J'aimerais aborder un autre sujet qui ne l'a pas encore été. Si l'on regarde la discussion à Bruxelles sur la glorification du terrorisme, la radicalisation du débat sur le rapport de M. Frattini, la discussion aux Nations unies sur le rapport de Kofi Annan, on se dit que les médias peuvent radicaliser et glorifier le terrorisme. On a vu aussi, à l'occasion de la résolution du Conseil de sécurité, qu'il existe deux groupes distincts, d'une part les pays occidentaux qui s'inquiètent beaucoup du terrorisme, d'autre part les pays du Moyen-Orient qui s'offusquent des insultes à l'encontre de leur religion. Pourtant ces deux groupes se retrouvent autour de l'idée que les atteintes portées à la religion peuvent encourager le terrorisme. Je m'inquiète donc à l'idée que la construction d'un pont entre ces deux groupes pourrait se faire « sur le dos » de la liberté d'expression des journalistes en Europe.

Mme Alexandra KEMMERER : Nous avons entendu de nombreuses réflexions sur la déontologie et l'éthique des journalistes. Ce sont des questions qui leur appartiennent : c'est à eux de réfléchir et de fixer leurs propres limites et je ne pense pas, comme d'aucuns, que cela relève au premier chef de la loi.

Comme vient de le souligner M. Dadge, les journalistes n'ont pas à se limiter à ce qu'attend l'opinion publique, ils doivent partir de ce qui se produit dans nos sociétés mais aussi - en toute responsabilité, dans le respect de leur déontologie - aller suffisamment en profondeur pour analyser les phénomènes. Car nous n'en savons jamais assez. Les journalistes doivent sans cesse chercher à élargir leurs connaissances, à mobiliser des experts capables d'expliquer ce qui se passe dans la partie immergée de l'iceberg. Il est en particulier important d'étudier les régions qui ne nous sont pas familières.

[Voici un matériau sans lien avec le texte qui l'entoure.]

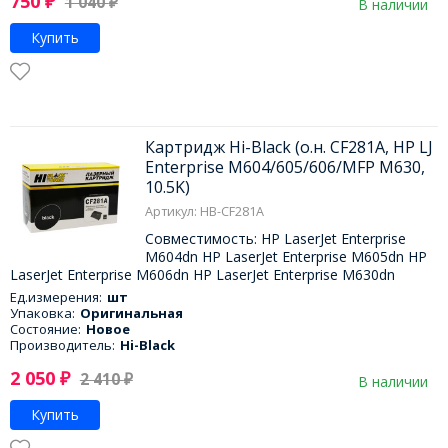
750
₽
1 040
₽
В наличии
Купить
Картридж Hi-Black (о.н. CF281A, HP LJ
Enterprise M604/605/606/MFP M630,
10.5K)
Артикул: HB-CF281A
Совместимость: HP LaserJet Enterprise
M604dn HP LaserJet Enterprise M605dn HP
LaserJet Enterprise M606dn HP LaserJet Enterprise M630dn
Ед.измерения:
шт
Упаковка:
Оригинальная
Состояние:
Новое
Производитель:
Hi-Black
2 050
₽
2 410
₽
В наличии
Купить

M. Fomenko a opposé la tradition de l'Europe chrétienne à celle de l'Europe séculière. Nous pourrions étudier à la fois les deux, nous intéresser aux différents visages de l'Europe, fondés surtout sur la tradition des Lumières.

Quant à la question du blasphème, elle est posée en Europe depuis le XVIIIe siècle. Sans doute serait-il utile de nous pencher sur l'histoire et sur les conflits antérieurs pour voir de quelles façons on a cherché jusqu'ici à relever ce défi et à prendre en compte la diversité de nos sociétés.

M. le PRÉSIDENT : Je vous remercie. Nous en terminons ainsi avec cette quatrième séance au cours de laquelle nous avons donné la parole aux représentants des médias.